As taxas de fecundidade total para as mulheres urbanas em 1990 eram de 5,2 filhos, enquanto para as rurais eram de 4,8 filhos. Em 2000, medidas pelos métodos de Brass4 e Arriaga,5 as taxas de fecundidade eram iguais. O diferencial desses resultados em relação aos de Gompertz6 é mínimo. Todos os outros resultados obtidos pelo método de Arriaga5 são mais baixos que os obtidos pelos demais métodos. Dentre os métodos considerados, esse mostrou um declínio mais expressivo de fecundidade urbana (34,6%). Já o declínio mais expressivo de fecundidade rural foi o medido pela técnica de Gompertz6 (22,24%).
As taxas específicas de fecundidade de Cabo Verde por situação de domicílio estão também apresentadas nas tabelas 1, 2 e 3. Como se pode verificar, a fecundidade é sistematicamente mais alta nas áreas rurais comparadas às urbanas, tanto em 1990 quanto em 2000. O diferencial relativo cresce com a idade das mulheres, sendo mais baixo no grupo de 15 a 19 anos, com exceção em alguns casos das mulheres em um outro extremo da idade reprodutiva.

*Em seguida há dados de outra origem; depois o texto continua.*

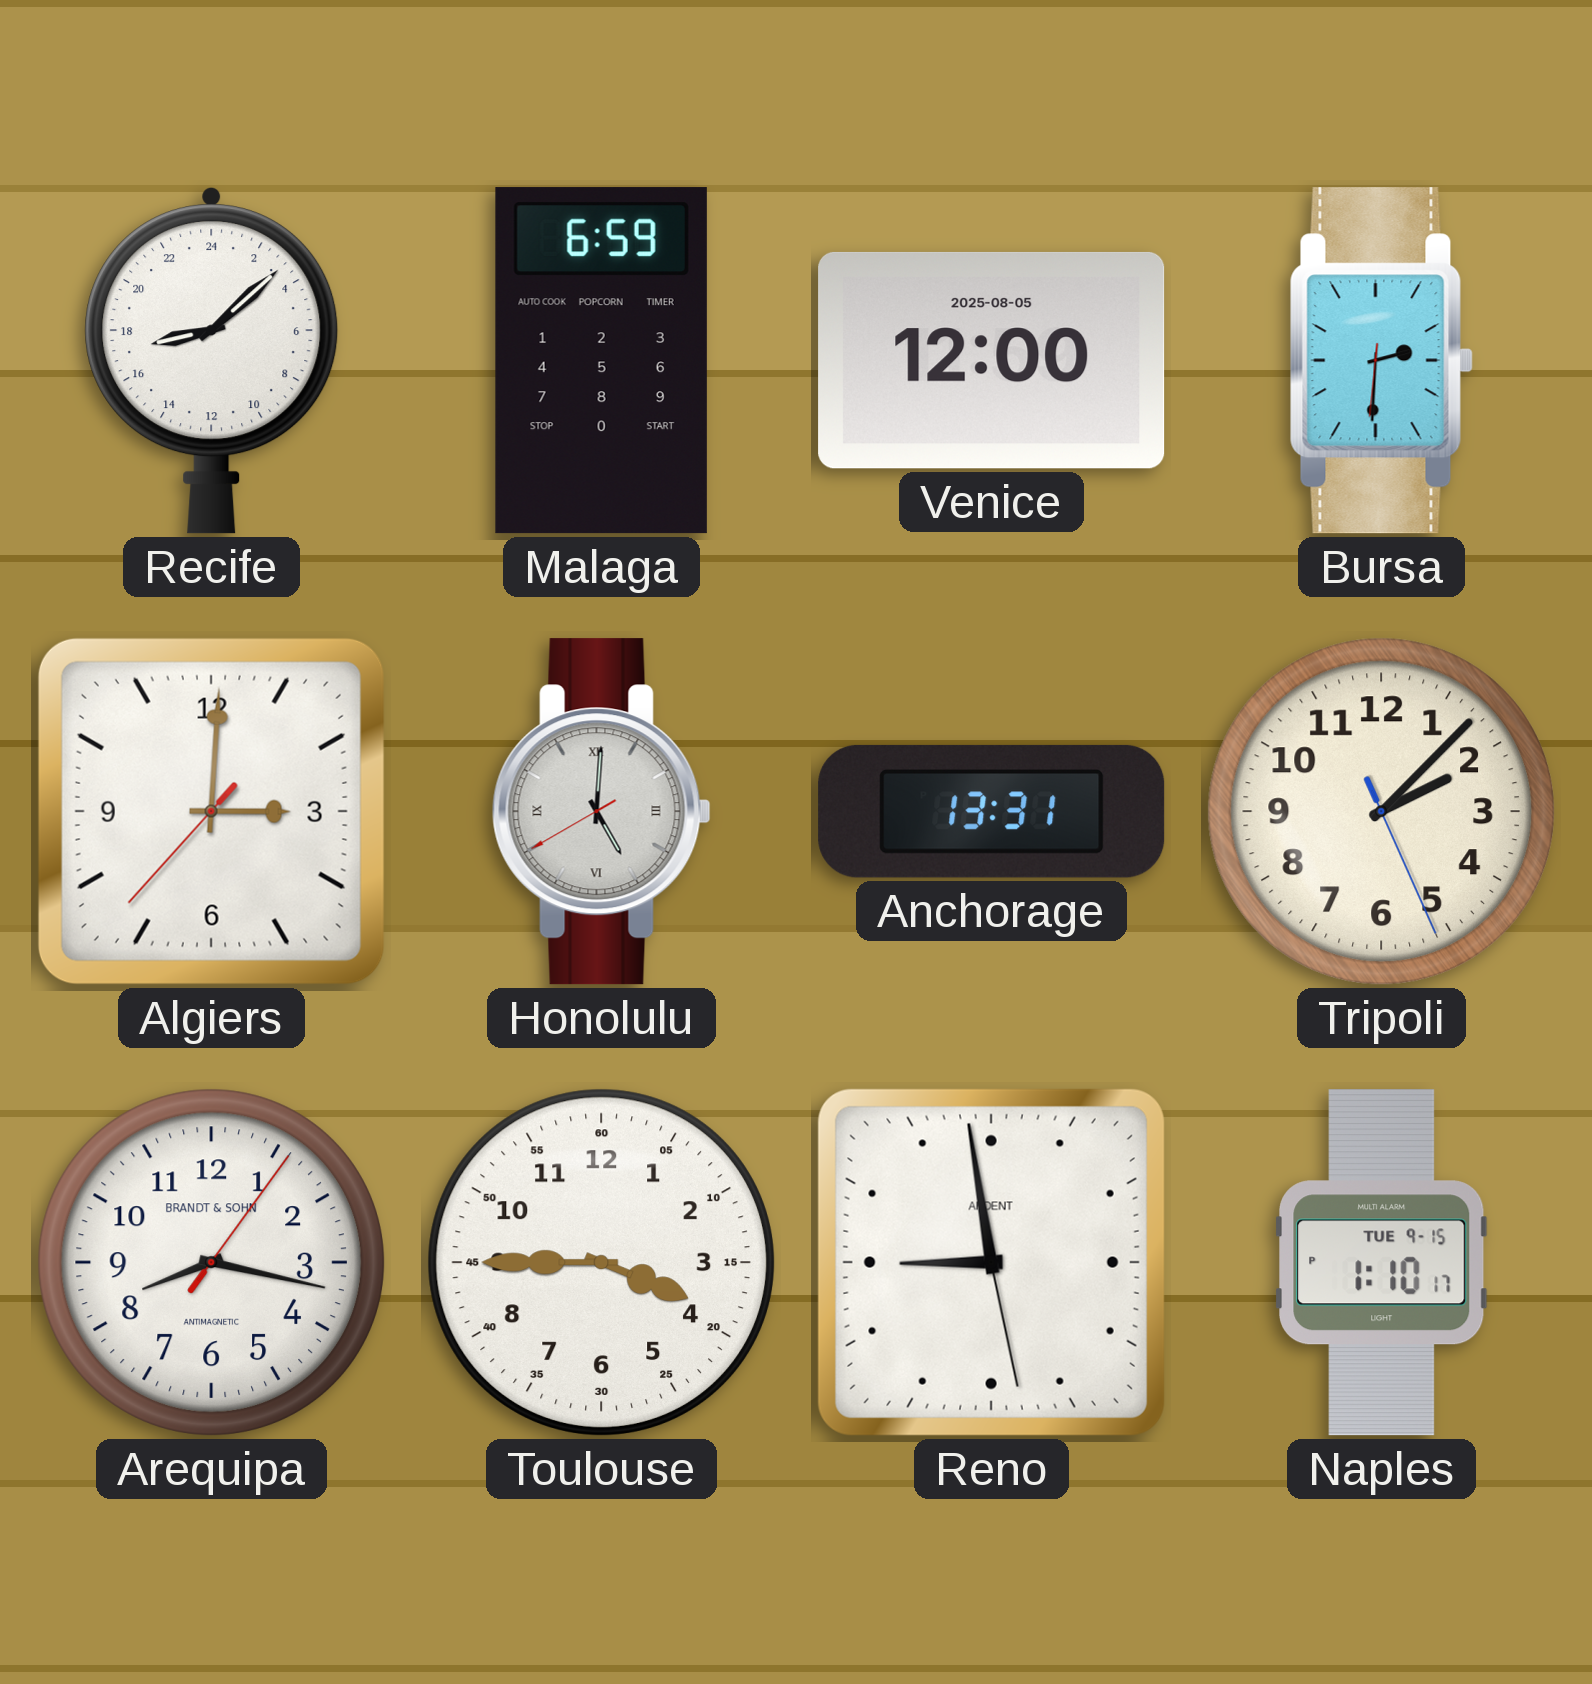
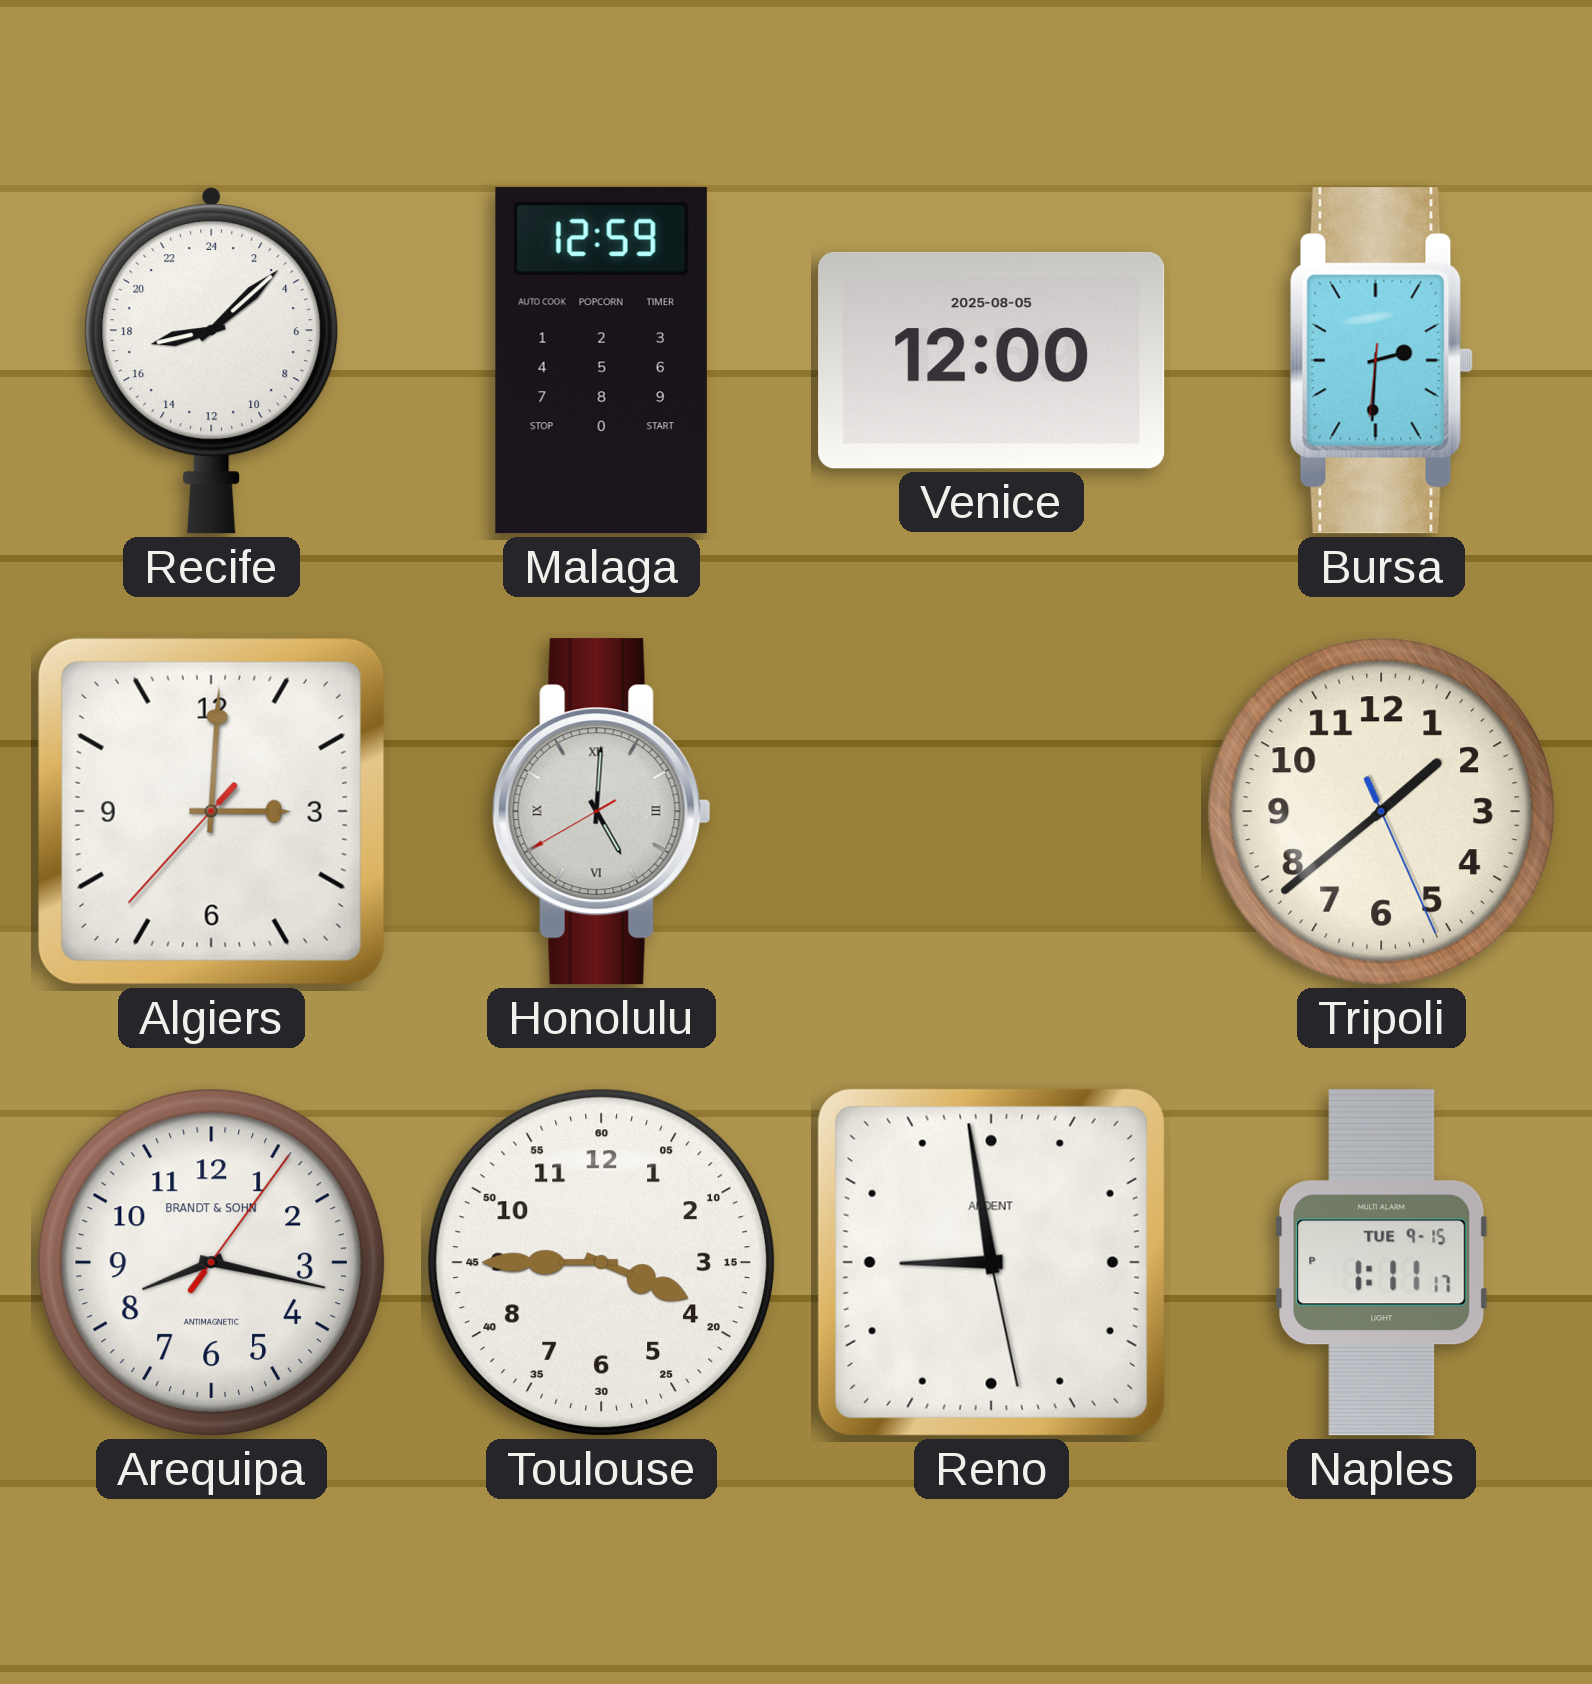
Malaga: 6:59 -> 12:59
Anchorage: 13:31 -> none
Tripoli: 2:07 -> 1:38
Naples: 1:10 -> 1:11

As mulheres das áreas rurais experimentaram uma Taxa de Fecundidade Total (TFT) em 1990 e 2000, respectivamente, de 6,1 e 4,8 filhos, pelo método de Brass,4 de 5,7 e 4,8 filhos, pelo método de Arriaga5 e de 6,0 e 4,7 filhos, pelo de Gompertz.6 Experimentaram, em média, 0,9, 0,5 e 1 filho a mais que as residentes nas áreas urbanas, respectivamente, por Brass,4 Arriaga5 e Gompertz,6 em 1990. Em 2000, o diferencial aumentou, as mulheres das áreas rurais passaram a experimentar em média 1,1 e 1,4 filho, respectivamente, por Brass,4 e Arriaga5 a mais que as urbanas. Pelo método de Gompertz,6 a diferença manteve-se em um filho.
Todas as taxas declinaram no período, com exceção da referente às mulheres de 15 a 19 anos, que apresentaram aumentos pelos três métodos utilizados. Contudo, as taxas desse grupo etário de 1990 e 2000 não são estatisticamente diferentes.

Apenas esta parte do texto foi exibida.